The choice to start a family has greater implications, and despite a growing cultural shift, they remain the primary caregivers in most households. They take on the lion’s share of chores, look after the children, and are more likely to provide care for sick or elderly relatives, all while maintaining full-time employment.
This battle between professional and personal responsibilities can result in burnout, leading many women to downgrade their careers in favour of flexibility, or walk away from their professional goals entirely.
For many women, one of the biggest barriers to career advancement is the feeling that they’re simply not worthy – that somehow their achievements are not comparable to those of their male counterparts, and as a result, they’re less qualified for progression.

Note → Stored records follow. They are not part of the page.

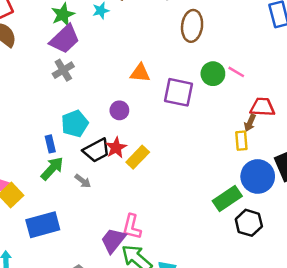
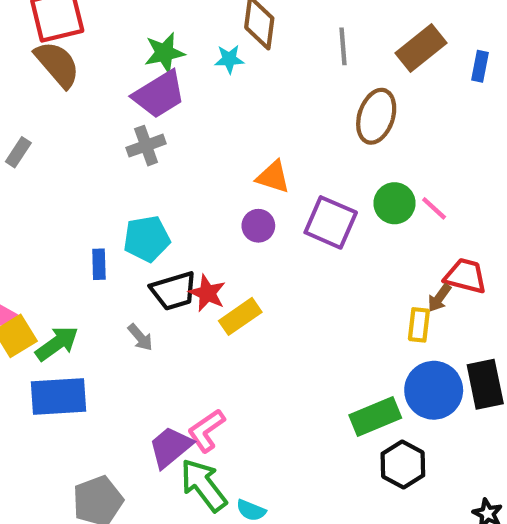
purple circle: (119, 110) -> (258, 226), moved
red star: (116, 148) -> (207, 293), turned -30
green arrow: (52, 168) -> (57, 343), moved
pink L-shape: (132, 227) -> (206, 431), turned 30

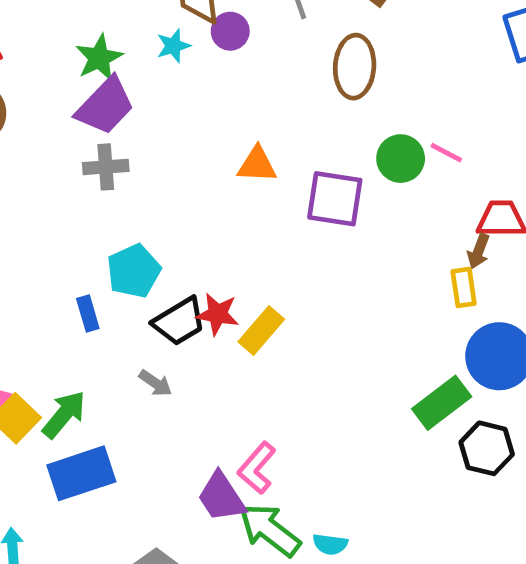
gray cross: (146, 146) -> (106, 167), turned 30
purple circle: (258, 226) -> (230, 31), moved
purple trapezoid: (170, 447) -> (221, 497), turned -69

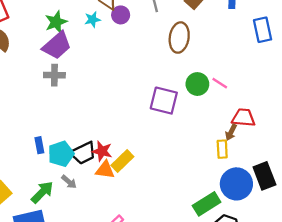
orange triangle: (257, 165) -> (105, 170), moved
cyan pentagon: (134, 271) -> (61, 154), moved
green arrow: (64, 414) -> (42, 192), moved

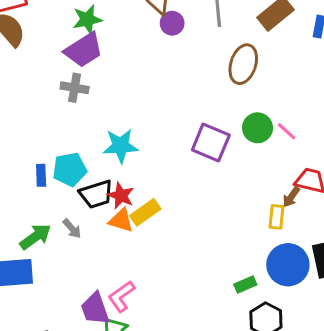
cyan star: (92, 19) -> (120, 146), moved, size x1.6
cyan pentagon: (61, 154) -> (70, 169), moved
green rectangle: (207, 204) -> (245, 285), size x0.6

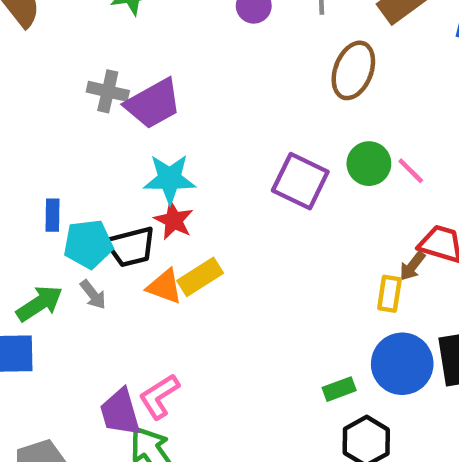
purple trapezoid: (84, 50) -> (153, 104), moved
cyan pentagon: (70, 169) -> (88, 244), moved
red star: (121, 196) -> (174, 220), moved

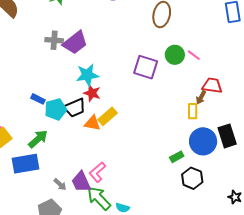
blue rectangle: (52, 215) -> (38, 99), turned -56
gray arrow: (93, 295) -> (60, 184), moved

Imposter syndrome is known to disproportionately affect high achieving women, and the concept itself does little to help the issue of gender disparity in leadership.
It implies self-doubt and a lack of confidence – internal issues that women must overcome themselves. The reality is these feelings stem from historical sexism and years of male dominance.

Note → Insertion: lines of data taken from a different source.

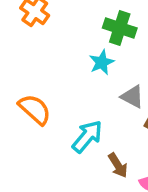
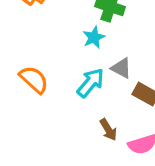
cyan arrow: (87, 136) -> (91, 83), moved

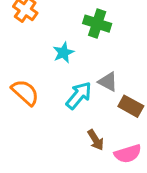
cyan star: (94, 37) -> (63, 53), moved

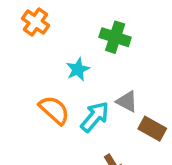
orange semicircle: (25, 92) -> (54, 110), moved

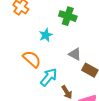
cyan arrow: (95, 117) -> (49, 77), moved

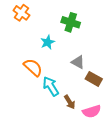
cyan arrow: (49, 77) -> (51, 86), turned -72

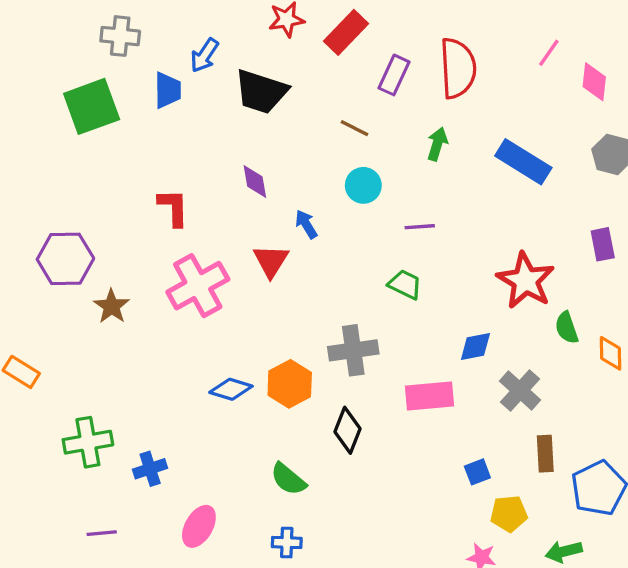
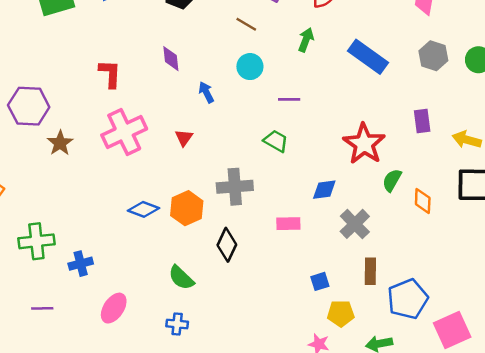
red triangle: (271, 261) -> (184, 138), moved, size x0.7
green semicircle: (567, 328) -> (392, 180), turned 45
pink rectangle: (430, 396) -> (288, 224), size x0.7

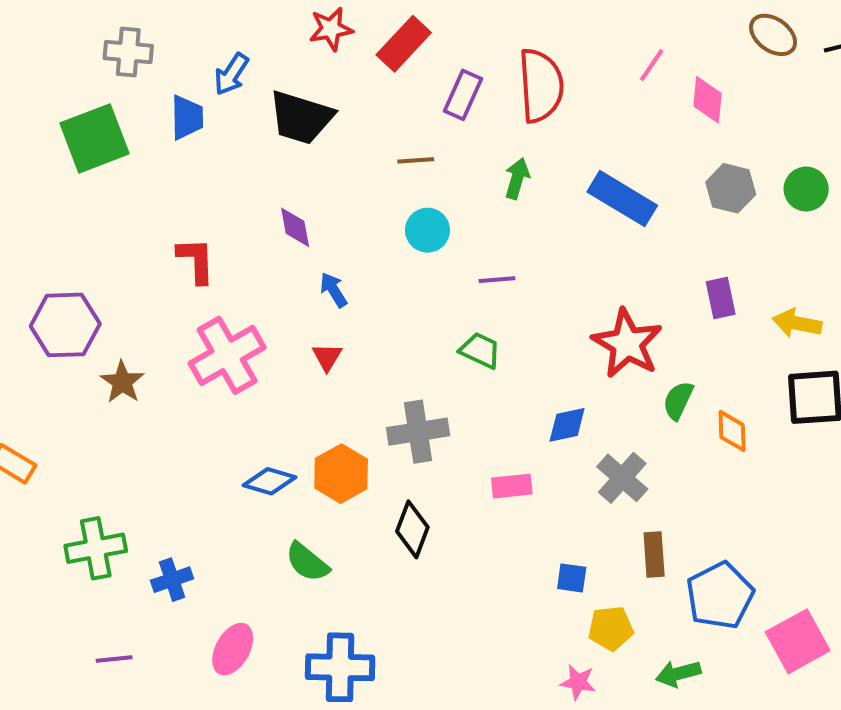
brown line: (246, 24) -> (416, 160), turned -30
blue arrow: (206, 92) -> (334, 290), moved
green semicircle: (181, 278) -> (307, 562), moved
blue square: (320, 281) -> (572, 578), turned 30
blue cross: (177, 324) -> (340, 667), size x1.8

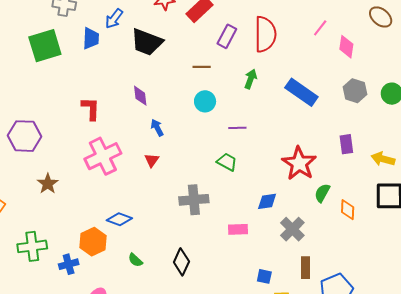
brown star: (122, 382) -> (48, 184), moved
orange hexagon: (341, 474) -> (93, 242), moved
black diamond: (412, 529) -> (181, 262), moved
green semicircle: (307, 562) -> (135, 260), size x0.7

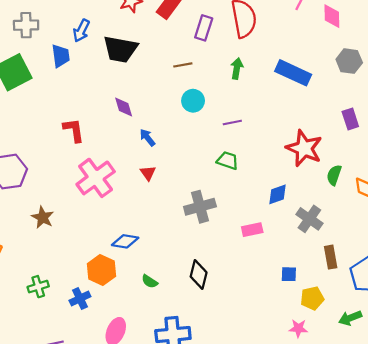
green cross: (32, 246) -> (38, 287), size x0.7

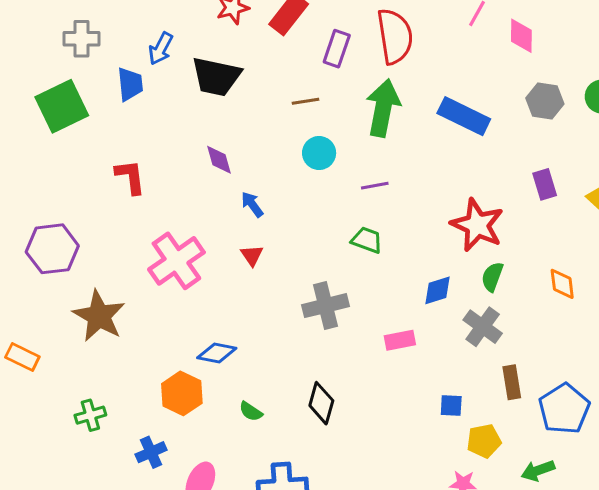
green arrow: (237, 68) -> (383, 108), size x1.8
red L-shape: (74, 130) -> (130, 177), moved
green semicircle: (334, 175) -> (492, 277), moved
brown star: (43, 217) -> (99, 316), size x1.6
blue cross: (80, 298) -> (151, 452), moved

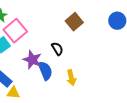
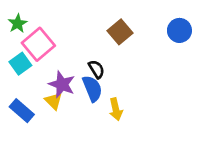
blue semicircle: (45, 71) -> (92, 89), moved
yellow triangle: (13, 93) -> (54, 101), moved, turned 40

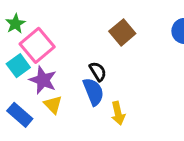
purple star: (62, 84) -> (43, 80), moved

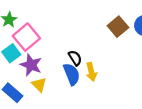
brown square: (122, 32) -> (118, 27), moved
yellow arrow: (118, 113) -> (91, 72), moved

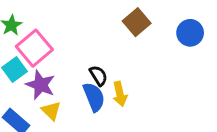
brown square: (118, 27) -> (137, 22), moved

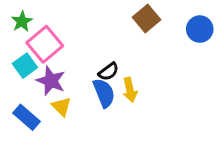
black semicircle: (98, 76) -> (109, 72), turned 85

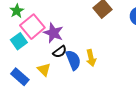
black semicircle: (109, 72) -> (60, 52), moved
purple star: (51, 81) -> (53, 33), moved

Overcoming imposter syndrome is not a case of overcoming self-doubt. It’s a case of shifting perceptions and workplace behaviours.
How to Promote Female Employees into Leadership
Gender equality is not about equal representation of the sexes. That is an oversimplified notion that leads to tokenism – the appointment of women to senior posts to fill a quota.
Token hires are counterproductive because they’re not based on fair opportunity. And it’s a culture of fair opportunity that needs to develop to break down the barriers facing women in business.
To encourage and support female employees into leadership roles, organisations need to level the playing field.
Give all employees ample opportunity to discuss their career aspirations with senior management. Make goal-setting a key part of performance reviews and discuss personal development strategies with anyone seeking progression.
You can’t support a woman or a man into leadership if you’re unaware of their intentions. Equally, employees will struggle to access development resources without a senior point of contact.
Look at the managerial culture that exists, and consider to what extent this supports gender disparity. Women tend to make for more empathetic, inspirational leaders, and if this isn’t an approach your organisation promotes, there’s an added barrier to entry.
It’s widely believed that male leaders can take a lot from the female approach, so look at leadership programmes for all senior staff that empower them to become more effective in their roles. With a wider variety of leadership styles encouraged, you’ll break down assumptions on the qualities required for promotion.
Sponsorship, in particular, has predominantly favoured the male workforce, meaning men have progressed significantly quicker than women. To level things out, there needs to be a concerted effort to ensure anyone with potential is advocated for, regardless of gender.
Having dedicated programmes in place helps remove any unconscious favouritism, and allows more beneficial relationships to evolve beyond the confines of gender.
Progressive companies understand that the nine-to-five office routine is restrictive to the extent that it negatively impacts employee engagement – and that subsequently, flexibility is of benefit. So it makes sense to shift your current working culture.
In doing so, you give women in particular greater freedom to balance their personal and professional lives. This in turn leads to increased retention and advancement of women in the workplace.
There’s no definitive blueprint for encouraging women into leadership roles, and it’s impossible to discuss every possible approach in this article.
The most important takeaways are that female leadership is of great benefit in the business world, and to achieve true diversity in the workforce, we need to partake in difficult conversations around stereotypes, bias, and years of institutionalised gender inequality.